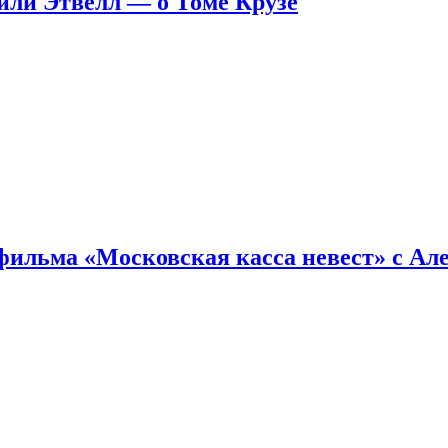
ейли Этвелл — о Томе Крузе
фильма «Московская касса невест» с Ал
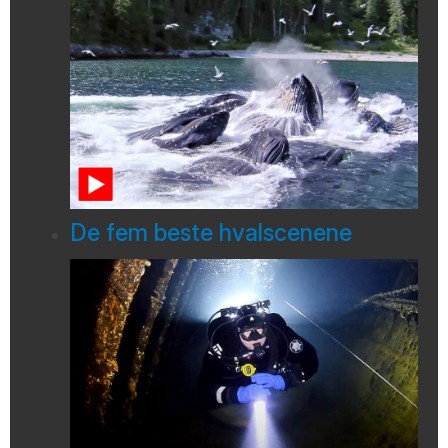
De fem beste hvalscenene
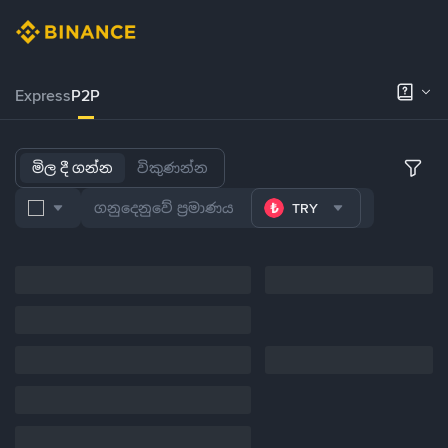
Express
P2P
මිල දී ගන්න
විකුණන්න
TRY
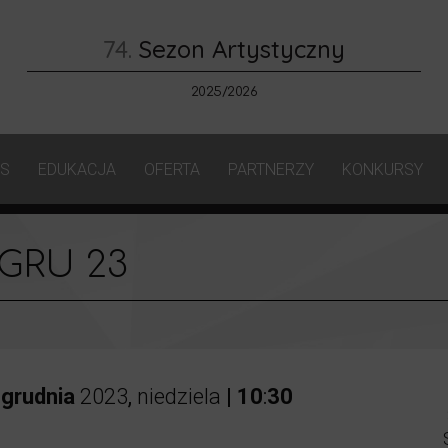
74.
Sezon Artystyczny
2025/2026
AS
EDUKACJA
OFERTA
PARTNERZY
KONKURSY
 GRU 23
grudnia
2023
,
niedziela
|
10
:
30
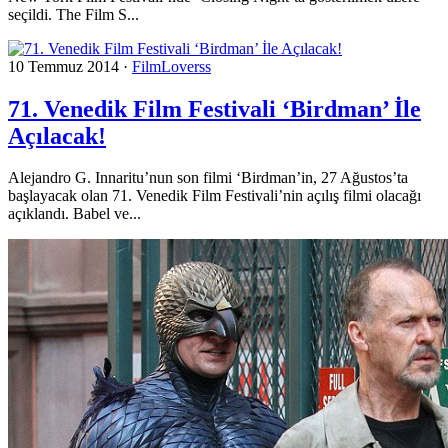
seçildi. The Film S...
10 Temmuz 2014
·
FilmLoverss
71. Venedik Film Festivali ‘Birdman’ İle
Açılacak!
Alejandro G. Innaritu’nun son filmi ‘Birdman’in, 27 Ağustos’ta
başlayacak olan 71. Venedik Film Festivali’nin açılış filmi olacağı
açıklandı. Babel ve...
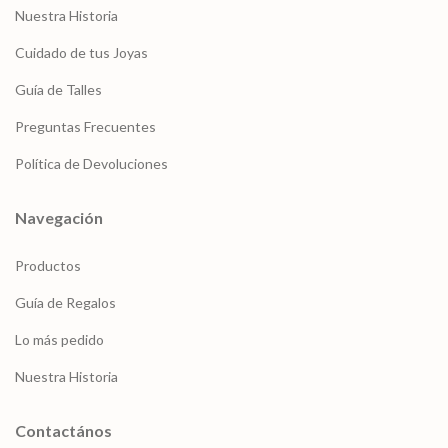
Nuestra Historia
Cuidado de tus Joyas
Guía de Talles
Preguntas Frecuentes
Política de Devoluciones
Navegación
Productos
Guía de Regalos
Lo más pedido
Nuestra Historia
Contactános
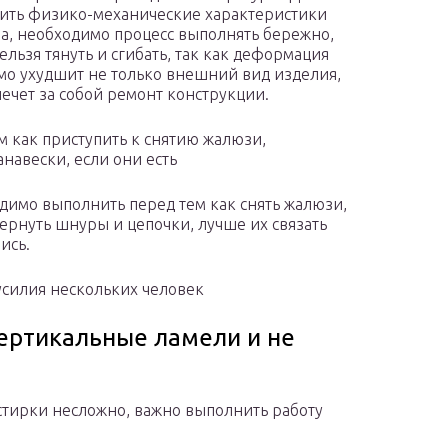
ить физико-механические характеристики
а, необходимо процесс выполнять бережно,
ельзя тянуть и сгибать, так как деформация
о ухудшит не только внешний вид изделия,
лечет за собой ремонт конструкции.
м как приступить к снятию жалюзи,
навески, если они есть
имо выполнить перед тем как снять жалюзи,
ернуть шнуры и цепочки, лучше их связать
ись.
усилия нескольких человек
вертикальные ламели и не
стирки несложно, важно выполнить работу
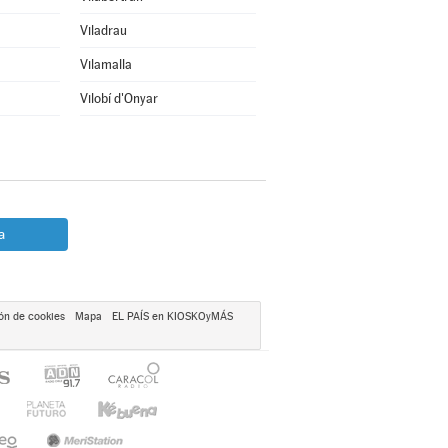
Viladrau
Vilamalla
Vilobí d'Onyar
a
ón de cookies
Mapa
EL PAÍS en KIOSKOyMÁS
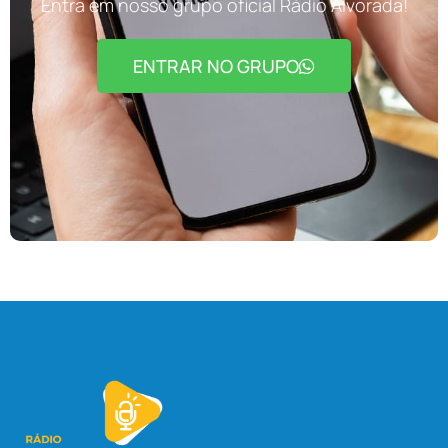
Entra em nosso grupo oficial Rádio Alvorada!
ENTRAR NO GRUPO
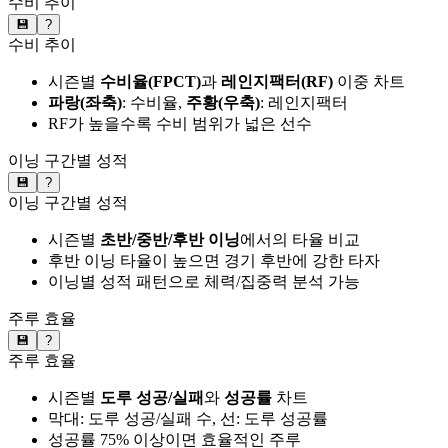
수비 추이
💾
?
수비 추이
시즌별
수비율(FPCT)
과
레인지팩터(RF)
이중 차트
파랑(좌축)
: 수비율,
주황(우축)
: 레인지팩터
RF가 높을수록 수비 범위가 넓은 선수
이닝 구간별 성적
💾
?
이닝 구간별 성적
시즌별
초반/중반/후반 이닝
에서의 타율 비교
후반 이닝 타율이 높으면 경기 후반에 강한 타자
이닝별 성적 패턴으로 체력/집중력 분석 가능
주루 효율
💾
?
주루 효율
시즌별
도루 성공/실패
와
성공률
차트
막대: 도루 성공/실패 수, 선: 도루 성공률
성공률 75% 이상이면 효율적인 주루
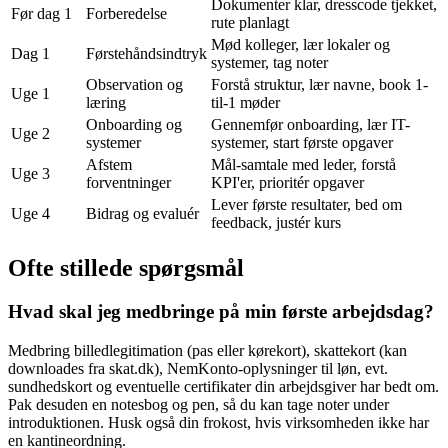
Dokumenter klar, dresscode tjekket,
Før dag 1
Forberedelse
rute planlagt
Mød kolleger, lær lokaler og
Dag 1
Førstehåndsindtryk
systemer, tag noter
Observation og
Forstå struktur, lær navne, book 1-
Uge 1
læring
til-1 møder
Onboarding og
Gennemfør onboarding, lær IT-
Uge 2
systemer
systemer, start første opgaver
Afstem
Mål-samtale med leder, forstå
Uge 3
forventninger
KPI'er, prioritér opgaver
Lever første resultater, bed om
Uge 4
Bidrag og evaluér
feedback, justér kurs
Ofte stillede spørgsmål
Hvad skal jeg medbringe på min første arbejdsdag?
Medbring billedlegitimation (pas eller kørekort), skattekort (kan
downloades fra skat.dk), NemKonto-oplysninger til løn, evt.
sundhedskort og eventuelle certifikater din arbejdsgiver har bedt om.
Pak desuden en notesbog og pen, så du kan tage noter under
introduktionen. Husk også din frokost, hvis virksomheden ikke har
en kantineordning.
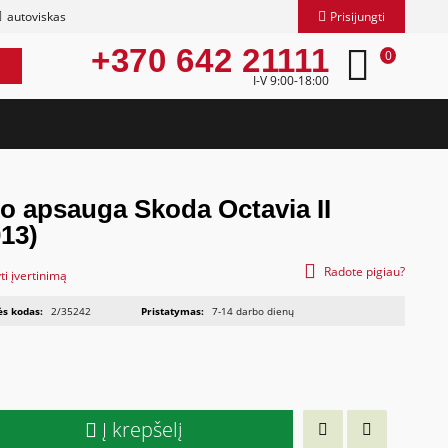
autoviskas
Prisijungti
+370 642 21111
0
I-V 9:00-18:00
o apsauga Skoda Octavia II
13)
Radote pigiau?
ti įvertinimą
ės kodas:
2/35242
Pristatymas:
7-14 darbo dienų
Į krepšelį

* * * * *

* **ABOUT THIS EXERCISE**: Search the entries for the string "выполнить". Copy every line that has it.

* **ANSWER SPACE**:
имо выполнить перед тем как снять жалюзи,
стирки несложно, важно выполнить работу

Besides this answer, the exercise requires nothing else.